PyTorch version: 2.9.1


In [4]:
# Load HQ-small dataset
dataset = load_dataset("izhx/COMP5423-25Fall-HQ-small")

train_ds = dataset["train"]
val_ds = dataset["validation"]
test_ds = dataset["test"]
coll_ds = dataset["collection"]

print("Train:", len(train_ds))
print("Validation:", len(val_ds))
print("Test:", len(test_ds))
print("Collection:", len(coll_ds))


Train: 12000
Validation: 1500
Test: 1052
Collection: 144718


In [5]:
# Change this to your own folder (on Colab or local)
BASE_DIR = "retrieval_model"  # or any path you used
MODEL_TAG = "dense_instruction_e5-mistral"          # just a folder name to group stuff

SAVE_DIR = os.path.join(BASE_DIR, MODEL_TAG)
os.makedirs(SAVE_DIR, exist_ok=True)

EMB_PATH = os.path.join(SAVE_DIR, "doc_embs.npy")
INDEX_PATH = os.path.join(SAVE_DIR, "faiss_index.bin")
IDS_PATH = os.path.join(SAVE_DIR, "doc_ids.json")
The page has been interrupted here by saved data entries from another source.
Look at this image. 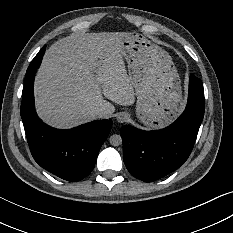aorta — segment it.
Here are the masks:
<instances>
[{
  "instance_id": "obj_1",
  "label": "aorta",
  "mask_w": 233,
  "mask_h": 233,
  "mask_svg": "<svg viewBox=\"0 0 233 233\" xmlns=\"http://www.w3.org/2000/svg\"><path fill=\"white\" fill-rule=\"evenodd\" d=\"M109 142L112 146H119L122 144V138L118 134H113L112 136H110Z\"/></svg>"
}]
</instances>
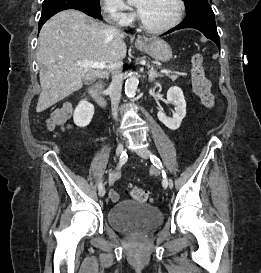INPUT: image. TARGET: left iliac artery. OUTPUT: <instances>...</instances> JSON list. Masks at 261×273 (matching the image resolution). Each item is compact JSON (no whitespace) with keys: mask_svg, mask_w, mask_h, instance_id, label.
<instances>
[{"mask_svg":"<svg viewBox=\"0 0 261 273\" xmlns=\"http://www.w3.org/2000/svg\"><path fill=\"white\" fill-rule=\"evenodd\" d=\"M150 159H151V162L154 164V166H156L159 169H162V175H163L162 185H163L164 188H167L168 181H167L166 173L163 170V165H162L160 159L158 157H156L155 155H151ZM169 182H170V187L172 188L173 187V181L169 180Z\"/></svg>","mask_w":261,"mask_h":273,"instance_id":"left-iliac-artery-1","label":"left iliac artery"}]
</instances>
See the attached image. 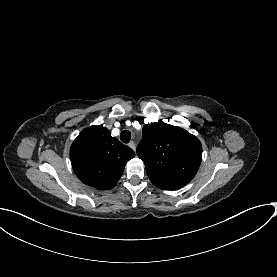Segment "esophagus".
<instances>
[{
    "label": "esophagus",
    "instance_id": "1",
    "mask_svg": "<svg viewBox=\"0 0 277 277\" xmlns=\"http://www.w3.org/2000/svg\"><path fill=\"white\" fill-rule=\"evenodd\" d=\"M134 151H136V145L133 141H130L128 144Z\"/></svg>",
    "mask_w": 277,
    "mask_h": 277
}]
</instances>
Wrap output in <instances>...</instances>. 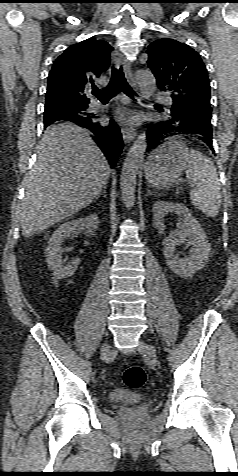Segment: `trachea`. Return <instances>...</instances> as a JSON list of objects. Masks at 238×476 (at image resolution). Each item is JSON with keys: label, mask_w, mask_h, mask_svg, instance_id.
I'll return each mask as SVG.
<instances>
[{"label": "trachea", "mask_w": 238, "mask_h": 476, "mask_svg": "<svg viewBox=\"0 0 238 476\" xmlns=\"http://www.w3.org/2000/svg\"><path fill=\"white\" fill-rule=\"evenodd\" d=\"M120 89L131 98H134V96H136V93L128 85L124 77L122 66H120L119 69L115 67L112 68L111 79L108 86L102 91H95L94 95L101 102H106L116 96Z\"/></svg>", "instance_id": "3493384b"}]
</instances>
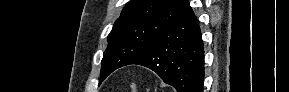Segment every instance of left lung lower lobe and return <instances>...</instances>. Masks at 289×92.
Wrapping results in <instances>:
<instances>
[{
  "label": "left lung lower lobe",
  "mask_w": 289,
  "mask_h": 92,
  "mask_svg": "<svg viewBox=\"0 0 289 92\" xmlns=\"http://www.w3.org/2000/svg\"><path fill=\"white\" fill-rule=\"evenodd\" d=\"M129 64L156 72L177 92H203L204 48L199 22L189 6L153 43Z\"/></svg>",
  "instance_id": "0a47b994"
}]
</instances>
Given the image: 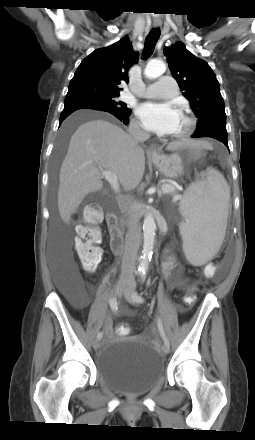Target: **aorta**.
<instances>
[{"mask_svg":"<svg viewBox=\"0 0 255 440\" xmlns=\"http://www.w3.org/2000/svg\"><path fill=\"white\" fill-rule=\"evenodd\" d=\"M166 65L162 60H151L146 65L144 74L149 79H156L164 74ZM156 224L151 214L144 218L143 222V250L140 258L138 271L145 274L153 254Z\"/></svg>","mask_w":255,"mask_h":440,"instance_id":"1","label":"aorta"}]
</instances>
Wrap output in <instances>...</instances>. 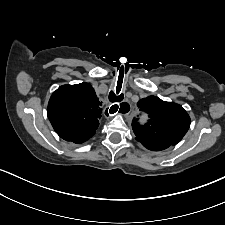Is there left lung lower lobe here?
<instances>
[{
	"instance_id": "1",
	"label": "left lung lower lobe",
	"mask_w": 225,
	"mask_h": 225,
	"mask_svg": "<svg viewBox=\"0 0 225 225\" xmlns=\"http://www.w3.org/2000/svg\"><path fill=\"white\" fill-rule=\"evenodd\" d=\"M138 141L141 142L144 147H146L147 149L152 150V151H161V150H164L169 147V146H165V145L148 143V142H144V141H140V140H138Z\"/></svg>"
}]
</instances>
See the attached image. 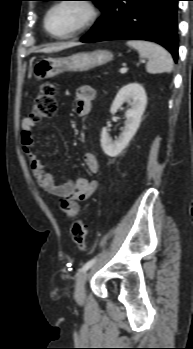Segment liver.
Here are the masks:
<instances>
[{"instance_id": "liver-1", "label": "liver", "mask_w": 193, "mask_h": 349, "mask_svg": "<svg viewBox=\"0 0 193 349\" xmlns=\"http://www.w3.org/2000/svg\"><path fill=\"white\" fill-rule=\"evenodd\" d=\"M77 45H78V43H73V42H70V43H59V44H55V45H52V46L45 47V48L41 49L40 52H43V53L58 52V51H62L64 49H68V48H71V47H74V46H77Z\"/></svg>"}]
</instances>
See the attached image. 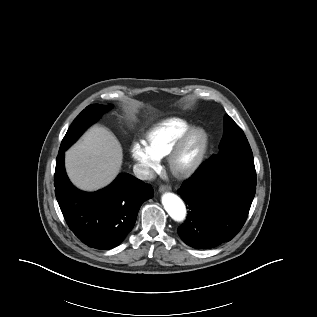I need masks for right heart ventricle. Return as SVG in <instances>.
<instances>
[{
  "mask_svg": "<svg viewBox=\"0 0 317 317\" xmlns=\"http://www.w3.org/2000/svg\"><path fill=\"white\" fill-rule=\"evenodd\" d=\"M191 128V125L178 118L164 120L146 133V144L159 158L167 156L180 137Z\"/></svg>",
  "mask_w": 317,
  "mask_h": 317,
  "instance_id": "1",
  "label": "right heart ventricle"
}]
</instances>
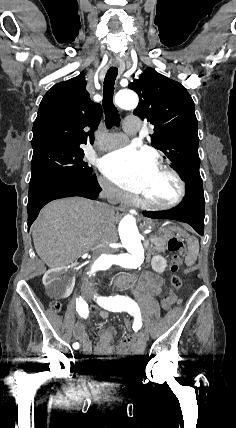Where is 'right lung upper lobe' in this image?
<instances>
[{"instance_id": "1", "label": "right lung upper lobe", "mask_w": 236, "mask_h": 428, "mask_svg": "<svg viewBox=\"0 0 236 428\" xmlns=\"http://www.w3.org/2000/svg\"><path fill=\"white\" fill-rule=\"evenodd\" d=\"M84 73L57 83L43 97L33 124V149L51 144L94 141L102 116L99 103L90 100ZM90 127V132L83 129Z\"/></svg>"}]
</instances>
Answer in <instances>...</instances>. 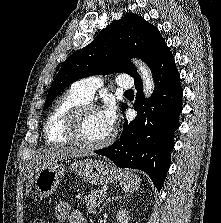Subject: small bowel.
Wrapping results in <instances>:
<instances>
[{
  "label": "small bowel",
  "mask_w": 221,
  "mask_h": 223,
  "mask_svg": "<svg viewBox=\"0 0 221 223\" xmlns=\"http://www.w3.org/2000/svg\"><path fill=\"white\" fill-rule=\"evenodd\" d=\"M55 217L58 223H88L87 219L79 211H71L67 202L57 204Z\"/></svg>",
  "instance_id": "c3829d8e"
}]
</instances>
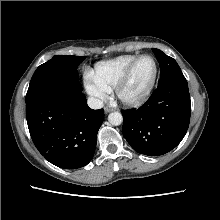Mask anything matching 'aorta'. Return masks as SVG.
Wrapping results in <instances>:
<instances>
[{
    "label": "aorta",
    "mask_w": 220,
    "mask_h": 220,
    "mask_svg": "<svg viewBox=\"0 0 220 220\" xmlns=\"http://www.w3.org/2000/svg\"><path fill=\"white\" fill-rule=\"evenodd\" d=\"M108 121L111 125L118 126L123 121L122 114L120 112H112L108 115Z\"/></svg>",
    "instance_id": "1"
}]
</instances>
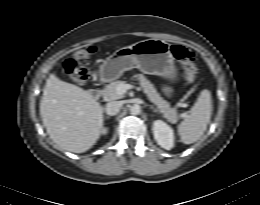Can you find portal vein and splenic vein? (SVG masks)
Wrapping results in <instances>:
<instances>
[{"label": "portal vein and splenic vein", "instance_id": "18ae733b", "mask_svg": "<svg viewBox=\"0 0 260 205\" xmlns=\"http://www.w3.org/2000/svg\"><path fill=\"white\" fill-rule=\"evenodd\" d=\"M132 88H133V86L130 84H122L117 87V92H118V94L123 95L126 93L127 90L132 89ZM181 116L185 117L186 115L181 114Z\"/></svg>", "mask_w": 260, "mask_h": 205}]
</instances>
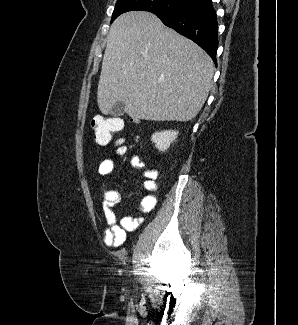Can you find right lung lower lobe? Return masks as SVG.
<instances>
[{
    "label": "right lung lower lobe",
    "mask_w": 298,
    "mask_h": 325,
    "mask_svg": "<svg viewBox=\"0 0 298 325\" xmlns=\"http://www.w3.org/2000/svg\"><path fill=\"white\" fill-rule=\"evenodd\" d=\"M154 14L166 26L197 43L217 64L218 24L211 0H193L177 10Z\"/></svg>",
    "instance_id": "98d812e1"
}]
</instances>
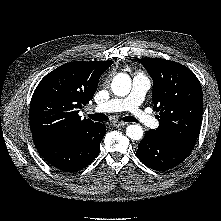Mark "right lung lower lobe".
I'll use <instances>...</instances> for the list:
<instances>
[{"label":"right lung lower lobe","instance_id":"right-lung-lower-lobe-1","mask_svg":"<svg viewBox=\"0 0 221 221\" xmlns=\"http://www.w3.org/2000/svg\"><path fill=\"white\" fill-rule=\"evenodd\" d=\"M105 133L106 126L98 123L66 140H33L38 152L49 164L65 172H76L97 157Z\"/></svg>","mask_w":221,"mask_h":221}]
</instances>
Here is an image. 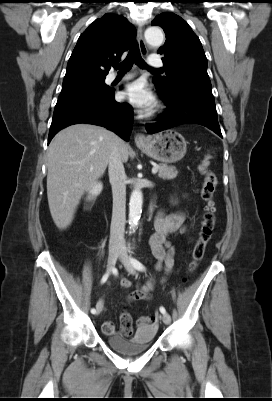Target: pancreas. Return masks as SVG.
Segmentation results:
<instances>
[{"label":"pancreas","instance_id":"pancreas-1","mask_svg":"<svg viewBox=\"0 0 272 401\" xmlns=\"http://www.w3.org/2000/svg\"><path fill=\"white\" fill-rule=\"evenodd\" d=\"M178 171L174 166H168L166 164H161L158 167V176L162 179H174L176 178Z\"/></svg>","mask_w":272,"mask_h":401}]
</instances>
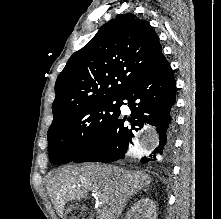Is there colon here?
I'll return each instance as SVG.
<instances>
[{
	"mask_svg": "<svg viewBox=\"0 0 221 219\" xmlns=\"http://www.w3.org/2000/svg\"><path fill=\"white\" fill-rule=\"evenodd\" d=\"M66 219H91V216L79 206H70L66 210Z\"/></svg>",
	"mask_w": 221,
	"mask_h": 219,
	"instance_id": "1",
	"label": "colon"
}]
</instances>
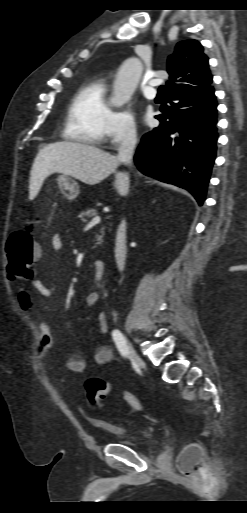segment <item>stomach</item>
I'll list each match as a JSON object with an SVG mask.
<instances>
[{"instance_id":"stomach-1","label":"stomach","mask_w":247,"mask_h":513,"mask_svg":"<svg viewBox=\"0 0 247 513\" xmlns=\"http://www.w3.org/2000/svg\"><path fill=\"white\" fill-rule=\"evenodd\" d=\"M59 188L67 198L73 199L79 194V185L70 175L60 174L57 178Z\"/></svg>"}]
</instances>
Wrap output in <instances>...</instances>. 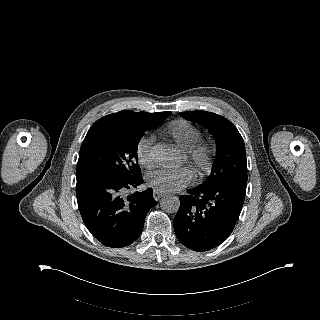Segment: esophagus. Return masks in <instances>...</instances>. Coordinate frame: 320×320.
<instances>
[{"mask_svg":"<svg viewBox=\"0 0 320 320\" xmlns=\"http://www.w3.org/2000/svg\"><path fill=\"white\" fill-rule=\"evenodd\" d=\"M164 194H165V193H164L163 191L156 189V190H154V192H153V197H154L156 200H158V199L161 198Z\"/></svg>","mask_w":320,"mask_h":320,"instance_id":"34e87169","label":"esophagus"}]
</instances>
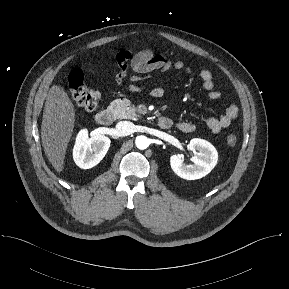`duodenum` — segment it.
I'll return each instance as SVG.
<instances>
[{"label": "duodenum", "instance_id": "duodenum-1", "mask_svg": "<svg viewBox=\"0 0 289 289\" xmlns=\"http://www.w3.org/2000/svg\"><path fill=\"white\" fill-rule=\"evenodd\" d=\"M95 120L99 125H110L113 121V113L108 109H103L96 114ZM172 124V120L168 117L162 116L158 119V125L162 129H169Z\"/></svg>", "mask_w": 289, "mask_h": 289}]
</instances>
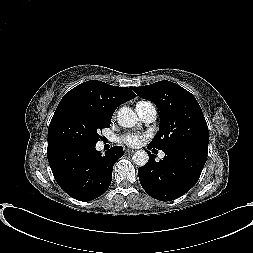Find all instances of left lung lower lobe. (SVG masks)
<instances>
[{
	"instance_id": "1",
	"label": "left lung lower lobe",
	"mask_w": 253,
	"mask_h": 253,
	"mask_svg": "<svg viewBox=\"0 0 253 253\" xmlns=\"http://www.w3.org/2000/svg\"><path fill=\"white\" fill-rule=\"evenodd\" d=\"M147 152L149 161L138 169L139 180L143 189L160 201L174 200L188 192L197 183L207 159L203 153L173 148L164 150L165 157L156 162L154 154Z\"/></svg>"
}]
</instances>
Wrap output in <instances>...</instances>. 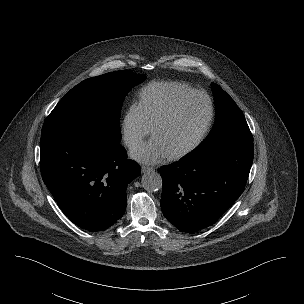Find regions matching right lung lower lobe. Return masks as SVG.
<instances>
[{"instance_id": "obj_1", "label": "right lung lower lobe", "mask_w": 304, "mask_h": 304, "mask_svg": "<svg viewBox=\"0 0 304 304\" xmlns=\"http://www.w3.org/2000/svg\"><path fill=\"white\" fill-rule=\"evenodd\" d=\"M41 174L64 214L88 231H103L125 212L127 185L141 173L120 144L69 130L41 137Z\"/></svg>"}]
</instances>
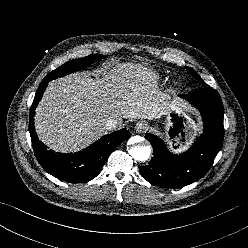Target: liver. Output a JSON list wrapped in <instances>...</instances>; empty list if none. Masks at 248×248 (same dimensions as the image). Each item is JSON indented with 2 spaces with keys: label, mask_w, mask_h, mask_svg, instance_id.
Listing matches in <instances>:
<instances>
[{
  "label": "liver",
  "mask_w": 248,
  "mask_h": 248,
  "mask_svg": "<svg viewBox=\"0 0 248 248\" xmlns=\"http://www.w3.org/2000/svg\"><path fill=\"white\" fill-rule=\"evenodd\" d=\"M92 78L74 73L49 82L35 112L39 139L50 149L74 152L106 133L108 119H158L168 101L155 76L140 64H123Z\"/></svg>",
  "instance_id": "1"
}]
</instances>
print("SAVE_DIR:", SAVE_DIR)
print("Expecting files:")
print(" ", EMB_PATH)
print(" ", INDEX_PATH)
print(" ", IDS_PATH)


SAVE_DIR: retrieval_model/dense_instruction_e5-mistral
Expecting files:
  retrieval_model/dense_instruction_e5-mistral/doc_embs.npy
  retrieval_model/dense_instruction_e5-mistral/faiss_index.bin
  retrieval_model/dense_instruction_e5-mistral/doc_ids.json


In [6]:
# Load precomputed doc embeddings + FAISS index + doc_ids

if not (os.path.exists(EMB_PATH) and os.path.exists(INDEX_PATH) and os.path.exists(IDS_PATH)):
    raise FileNotFoundError(
        "Could not find one of the required files: doc_embs.npy, faiss_index.bin, doc_ids.json.\n"
        "Make sure you set SAVE_DIR correctly and that you already built the index."
    )

doc_embs = np.load(EMB_PATH)
index = faiss.read_index(INDEX_PATH)
with open(IDS_PATH, "r", encoding="utf-8") as f:
    doc_ids = json.load(f)

print("doc_embs shape:", doc_embs.shape)
print("FAISS index vectors:", index.ntotal)
print("Number of doc_ids:", len(doc_ids))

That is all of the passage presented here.